Stored records:
#####

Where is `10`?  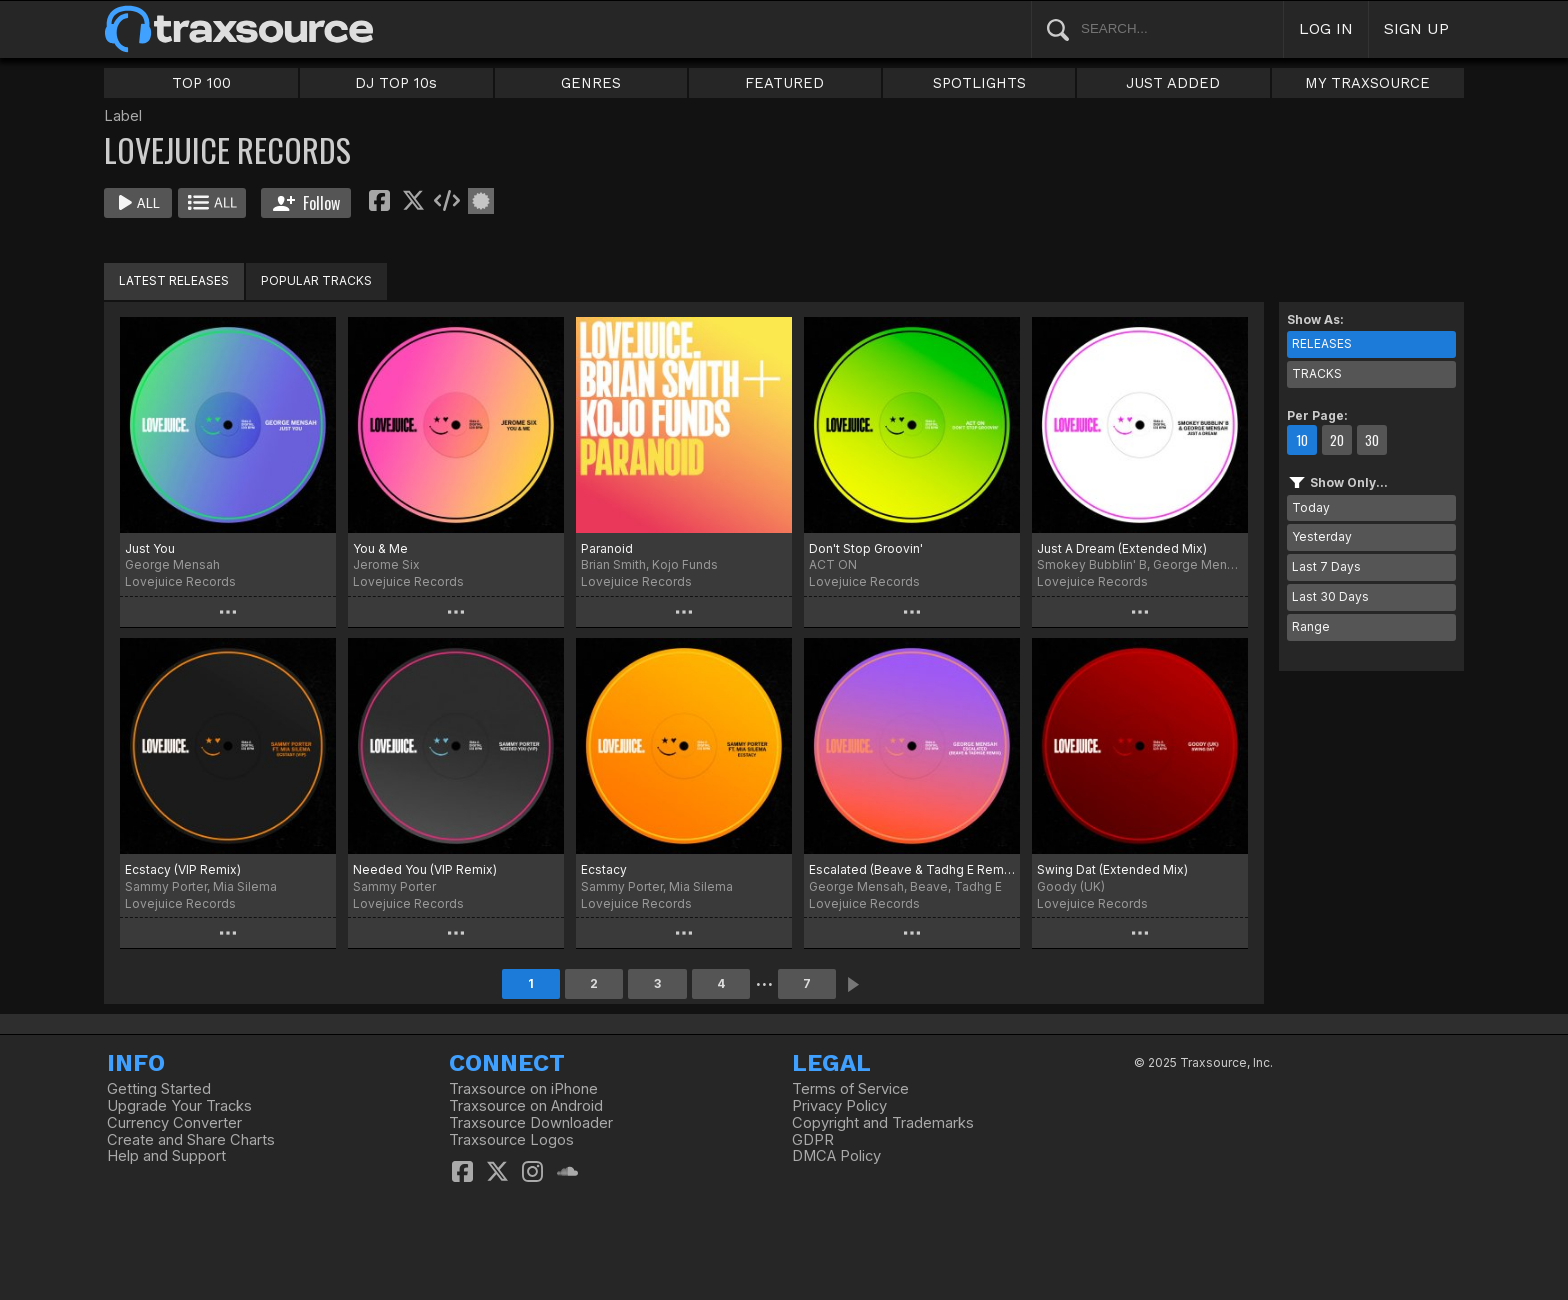
10 is located at coordinates (1302, 440).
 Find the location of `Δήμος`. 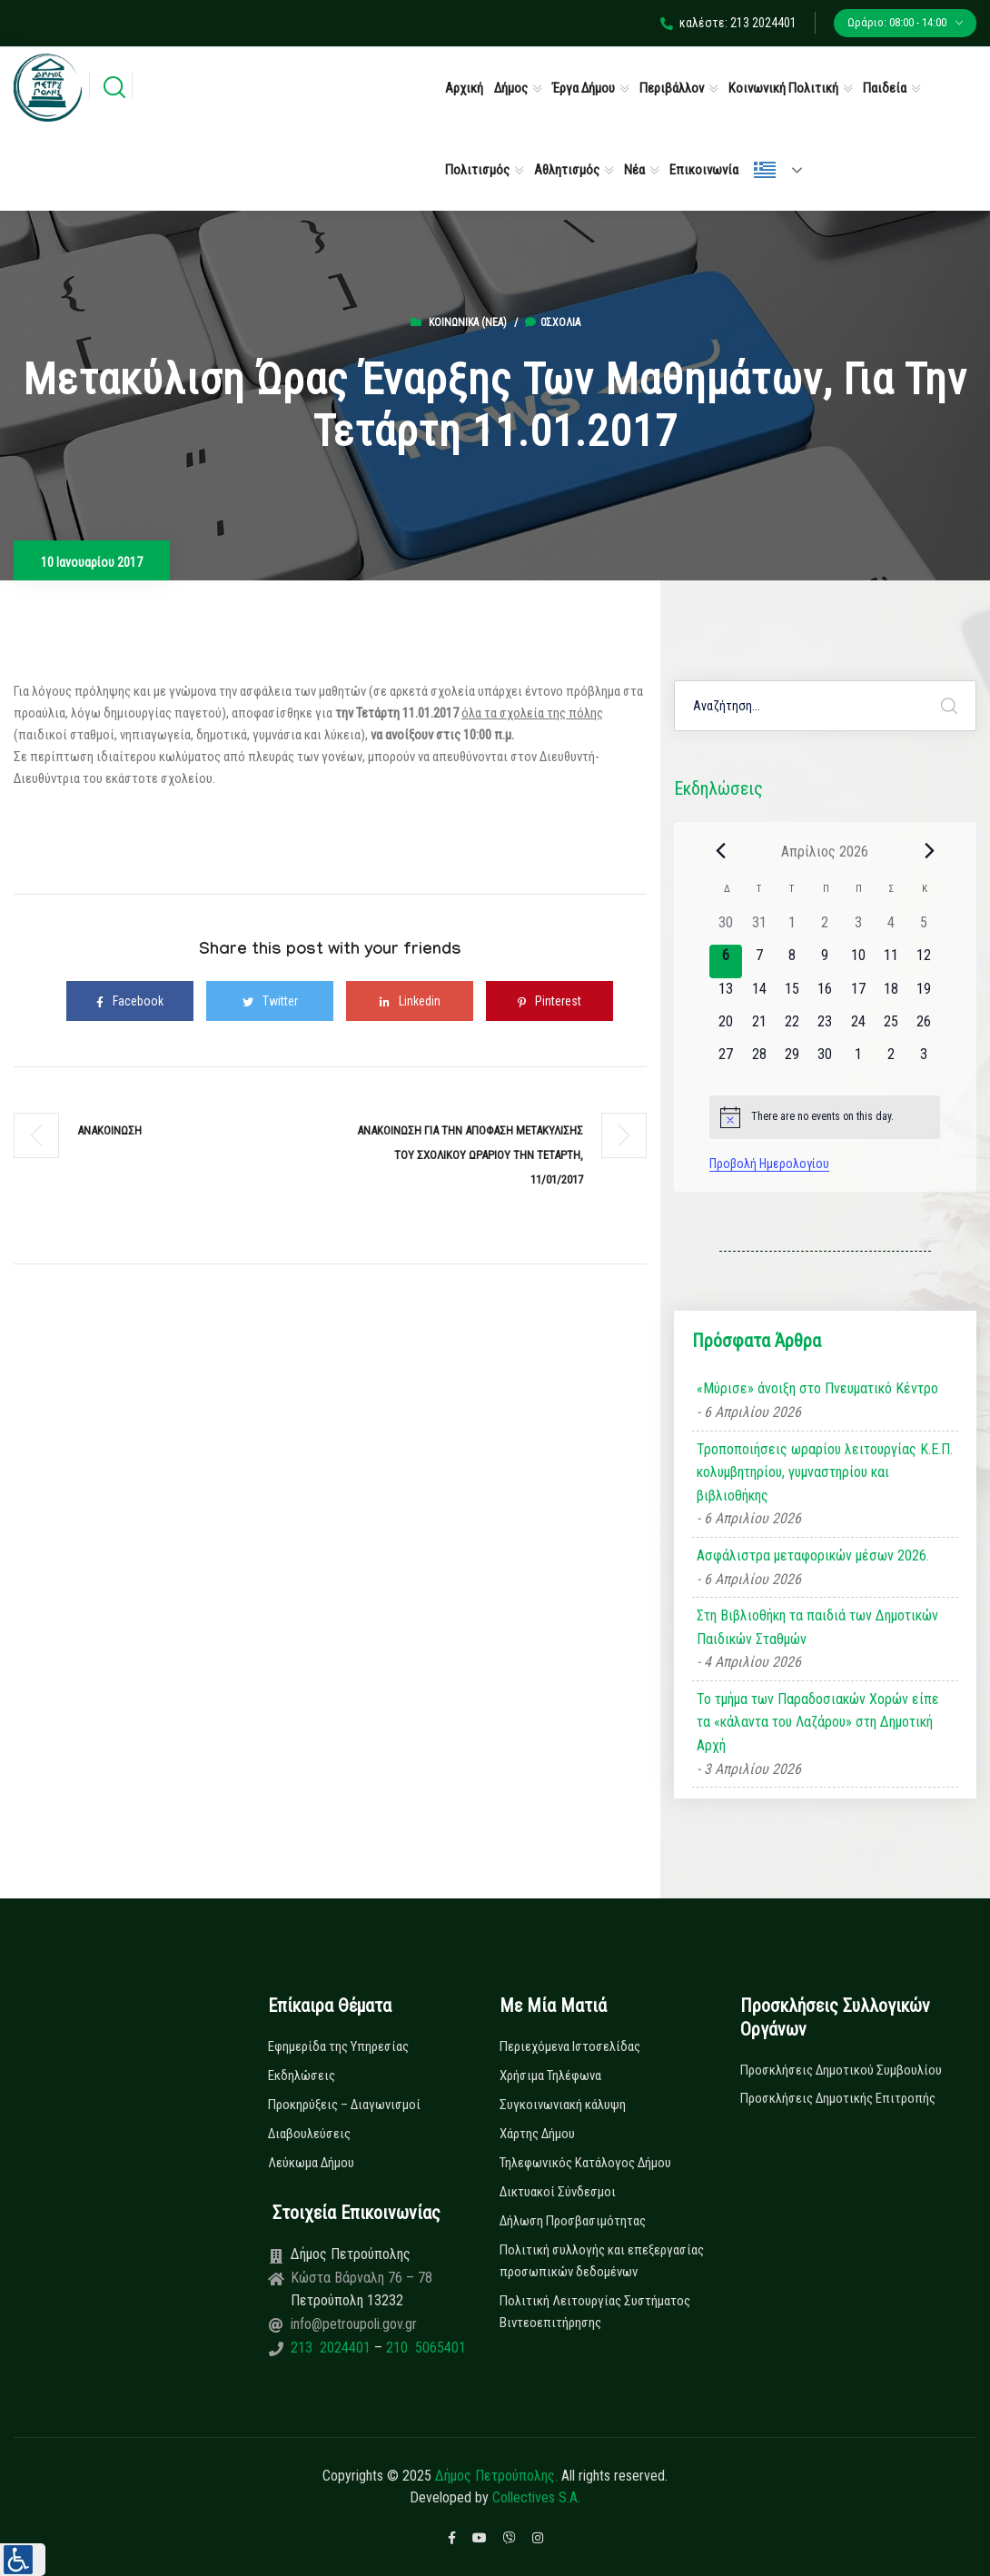

Δήμος is located at coordinates (511, 88).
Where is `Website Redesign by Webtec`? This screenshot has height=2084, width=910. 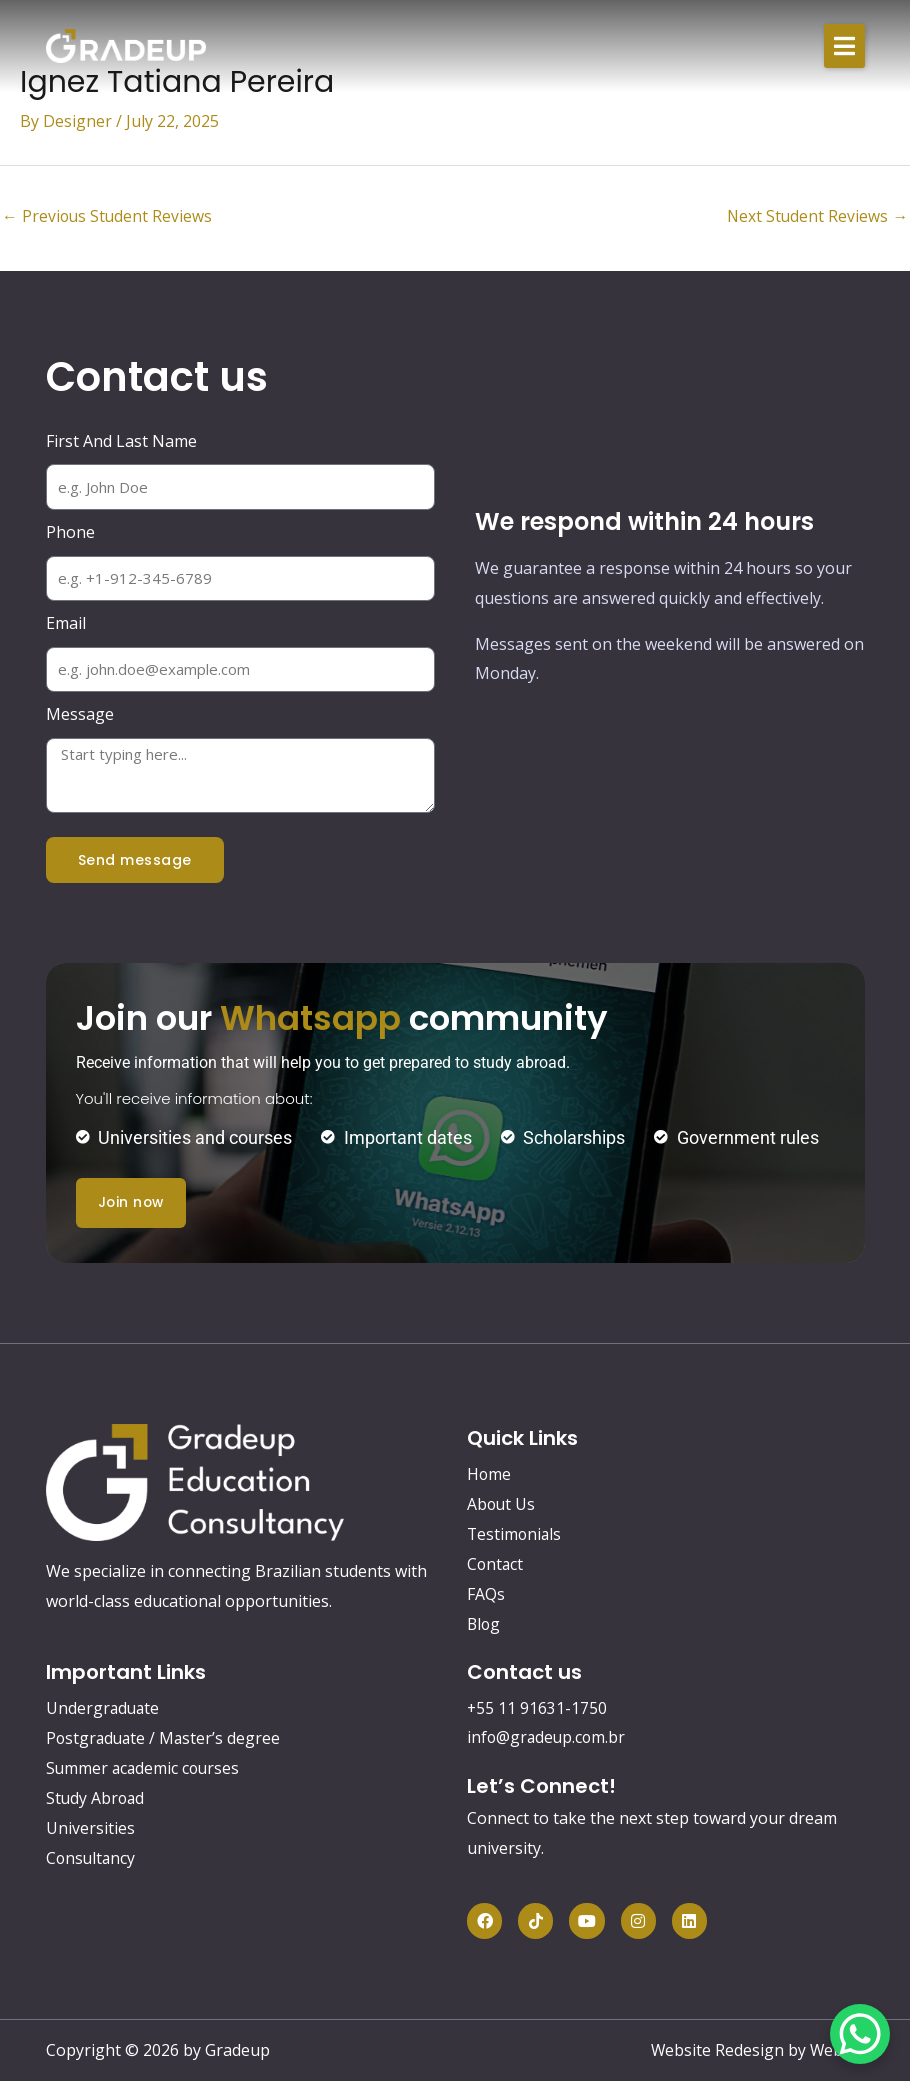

#####

_WORK TO BE COMPLETED_. Please give the data again in full, exactly as written, but without any images.

_RESULT_.
Where is `10`?  
10 is located at coordinates (1302, 440).
 Find the location of `Δήμος`. 

Δήμος is located at coordinates (511, 88).
Where is `Website Redesign by Webtec`? This screenshot has height=2084, width=910. 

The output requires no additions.